Dynamically adjust Pod resource limits in a Web-level cluster
Speaker wang Cheng, Ali Cloud Container Platform technical expert Zhang Xiaoyu (Zhong Yuan)
As a huge global e-commerce giant as Alibaba, the number and types of applications it owns are extremely large. How to manage the resources of these containers scientifically and reasonably has always been a great challenge for us. In this talk, we will share our practical work experience and technical achievements from multiple dimensions, including technology and community evolution.
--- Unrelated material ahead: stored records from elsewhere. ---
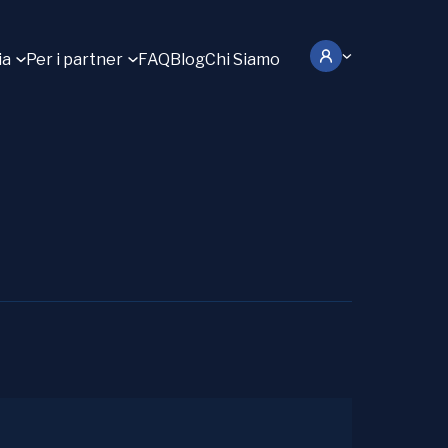
ia
Per i partner
FAQ
Blog
Chi Siamo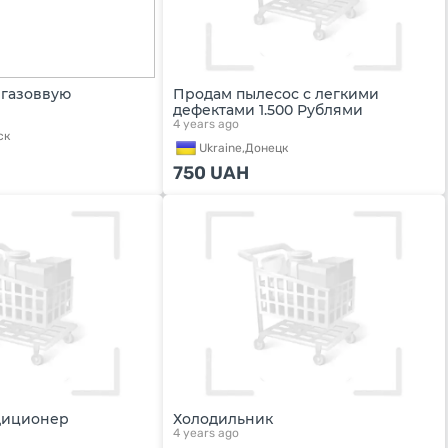
 газоввую
Продам пылесос с легкими
дефектами 1.500 Рублями
4 years ago
ск
Ukraine,
Донецк
750
UAH
диционер
Холодильник
4 years ago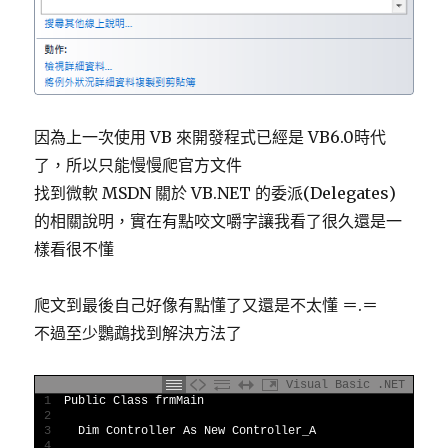
因為上一次使用 VB 來開發程式已經是 VB6.0時代
了，所以只能慢慢爬官方文件
找到微軟 MSDN 關於 VB.NET 的委派(Delegates)
的相關說明，實在有點咬文嚼字讓我看了很久還是一
樣看很不懂
爬文到最後自己好像有點懂了又還是不太懂 ＝.＝
不過至少鸚鵡找到解決方法了
Visual Basic .NET
1
Public
Class
frmMain
2
3
Dim
Controller 
As
New
Controller_A
4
These include:
1) What is the current status of community resource management for containers? 2) What are the specific challenges of alibaba’s large-scale application deployment? 3) How do we diagnose and treat all kinds of difficult problems in resource management? 4) How can we achieve a significant increase in resource utilization while ensuring the stability of online services? 5) How to balance cloud native evolution with fast delivery of work? 6) How can our experience help you and how can we feedback the community to achieve a win-win situation?
KubeCon China 2019 Alibaba Technology Talk Overview
Recommended courses of the week
Author: K8S little hotshot
The original link
This article is the original content of the cloud habitat community, shall not be reproduced without permission.